9.5. Development Ecosystem Security

💡 First Principle: The development ecosystem — code repositories, CI/CD pipelines, build servers, artifact registries, and development workstations — is infrastructure that builds infrastructure. Compromising the build pipeline is more valuable to an attacker than compromising any single production system, because a single poisoned build can distribute malicious code to every customer through a trusted update channel. The SolarWinds attack demonstrated this: compromising the build system gave attackers access to 18,000 organizations through a single vector.

Securing the development ecosystem is fundamentally different from securing production — developers need flexibility and speed, while security requires control and verification. The tension between velocity and security is the central design challenge, and the solution is automation: security checks that run as fast as the pipeline and block insecure code without requiring manual intervention.

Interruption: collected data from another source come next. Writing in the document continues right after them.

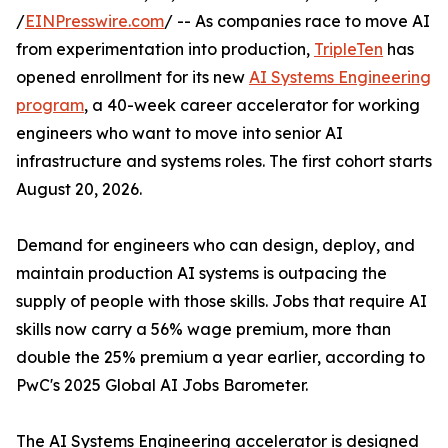
/
EINPresswire.com
/ -- As companies race to move AI
from experimentation into production,
TripleTen
has
opened enrollment for its new
AI Systems Engineering
program
, a 40-week career accelerator for working
engineers who want to move into senior AI
infrastructure and systems roles. The first cohort starts
August 20, 2026.
Demand for engineers who can design, deploy, and
maintain production AI systems is outpacing the
supply of people with those skills. Jobs that require AI
skills now carry a 56% wage premium, more than
double the 25% premium a year earlier, according to
PwC's 2025 Global AI Jobs Barometer.
The AI Systems Engineering accelerator is designed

Why this matters: CI/CD pipeline security, secret management in code repositories, and the distinction between pre-commit and post-commit security checks are increasingly tested. The exam expects you to understand where in the pipeline different security controls should be placed.

⚠️ Common Misconception: "DevSecOps means security reviews happen at the end of each sprint." DevSecOps integrates security throughout the development lifecycle — not as a gate at the end. Security requirements are defined alongside functional requirements. Threat modeling occurs during design. SAST runs on every commit. SCA runs on every build. DAST runs in staging. Security is not a phase — it is a continuous activity embedded in every stage.